This is our old blog. It hasn't been active since 2011. Please see the link above for our current blog or click the logo above to see all of the great data and content on this site.

Random Juan Pierre thoughts

Posted by Andy on May 6, 2011

I was just looking at Juan Pierre's player page after Neil mentioned a recent discussion about the guy on another thread.

Some random thoughts:

  • As of today he has exactly 397 walks and 397 strikeouts in his career
  • It's amazing that he led the NL in hits in 2006 but also had an 82 OPS+! That's what you get when you bat leadoff and rarely walk.
  • Hence leading the league in AB 3 different times.
  • He played every single same from 2003 through 2007. Wow.
  • How does such a fast guy ground into 77 double plays, especially when batting leadoff? (You can't lead off the game with a GIDP...)
  • Led the league (or all of MLB) in caught stealing 6 times, plus leading MLB so far in 2011.
  • Hit by pitch might be saving his career OBP. He's gotten on base at a .346 clip...certainly not great but not horrible. His low walk total really hurts him, but he's got 89 times hit by pitch in his career, which really helps a lot.
  • At the moment, he has 911 career runs scored. 9-1-1 indeed.

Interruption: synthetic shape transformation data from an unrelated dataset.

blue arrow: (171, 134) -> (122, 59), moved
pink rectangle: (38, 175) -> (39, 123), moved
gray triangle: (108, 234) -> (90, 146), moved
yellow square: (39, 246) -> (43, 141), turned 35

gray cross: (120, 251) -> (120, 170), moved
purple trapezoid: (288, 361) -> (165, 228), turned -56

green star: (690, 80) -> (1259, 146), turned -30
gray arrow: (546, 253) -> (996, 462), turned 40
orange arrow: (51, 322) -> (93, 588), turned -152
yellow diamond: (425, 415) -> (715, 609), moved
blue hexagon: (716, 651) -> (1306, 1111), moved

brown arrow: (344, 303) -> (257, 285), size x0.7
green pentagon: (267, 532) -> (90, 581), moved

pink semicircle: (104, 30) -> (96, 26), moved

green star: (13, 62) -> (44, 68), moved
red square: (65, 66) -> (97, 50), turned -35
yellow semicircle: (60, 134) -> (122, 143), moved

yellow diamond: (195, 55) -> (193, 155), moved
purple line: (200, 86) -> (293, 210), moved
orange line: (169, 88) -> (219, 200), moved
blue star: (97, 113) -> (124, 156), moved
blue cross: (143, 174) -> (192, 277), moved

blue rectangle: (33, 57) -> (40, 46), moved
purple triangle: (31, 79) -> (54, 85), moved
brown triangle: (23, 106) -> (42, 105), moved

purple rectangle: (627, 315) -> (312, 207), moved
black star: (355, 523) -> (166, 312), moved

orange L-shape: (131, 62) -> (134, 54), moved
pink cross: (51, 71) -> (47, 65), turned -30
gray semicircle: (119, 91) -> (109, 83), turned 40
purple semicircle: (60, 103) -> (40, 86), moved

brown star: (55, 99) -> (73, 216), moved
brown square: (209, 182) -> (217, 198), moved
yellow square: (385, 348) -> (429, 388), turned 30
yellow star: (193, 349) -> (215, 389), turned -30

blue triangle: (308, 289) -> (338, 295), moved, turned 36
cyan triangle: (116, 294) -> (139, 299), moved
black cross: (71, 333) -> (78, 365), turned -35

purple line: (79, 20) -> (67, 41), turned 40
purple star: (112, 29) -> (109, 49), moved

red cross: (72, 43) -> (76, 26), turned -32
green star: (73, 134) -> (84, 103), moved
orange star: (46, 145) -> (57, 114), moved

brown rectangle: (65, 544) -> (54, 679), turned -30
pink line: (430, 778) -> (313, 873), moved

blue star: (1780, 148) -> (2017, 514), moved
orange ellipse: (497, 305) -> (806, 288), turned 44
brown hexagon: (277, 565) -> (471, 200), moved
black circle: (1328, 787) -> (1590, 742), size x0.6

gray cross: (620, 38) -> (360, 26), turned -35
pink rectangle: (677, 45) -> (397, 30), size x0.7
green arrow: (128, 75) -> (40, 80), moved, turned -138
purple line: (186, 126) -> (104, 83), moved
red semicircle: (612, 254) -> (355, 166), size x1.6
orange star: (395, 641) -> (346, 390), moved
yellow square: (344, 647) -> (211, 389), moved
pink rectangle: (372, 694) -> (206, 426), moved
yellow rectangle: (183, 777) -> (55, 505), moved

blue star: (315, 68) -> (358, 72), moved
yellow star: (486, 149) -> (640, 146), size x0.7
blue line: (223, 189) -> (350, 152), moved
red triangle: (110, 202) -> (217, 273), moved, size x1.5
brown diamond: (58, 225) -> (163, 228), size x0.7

105 Responses to “Random Juan Pierre thoughts”

  1. Timmy P Says:

    Great point JB

  2. Tim Patrick Says:

    Well I would like to respond, but it appears Neil has cried a river and I won't be allowed to post anymore.

  3. Neil Paine Says:

    Nobody "cried a river" and nobody was intentionally blocked from commenting. We had a server error that apparently lost 2 comments in the last several hours. I'll try to recover them in WordPress; I apologize for any inconvenience this has caused.

  4. Andy Says:

    Np, I manually approved those two comments roughly an hour ago so they should be posted. One from Timmy and one from Ken.

  5. Timmy Patrick Says:

    Jack Cust is a marginal player, and Rickey Weeks is a bad player. Doc Cramer was a very good player, that did benefit from WWII as he was 36 in 1942 and so played several more years of slap-hitting and walking. Doc had 345 K's in 20 years, 15 as a full time starter. Doc was not the base stealing threat that Pierre is though.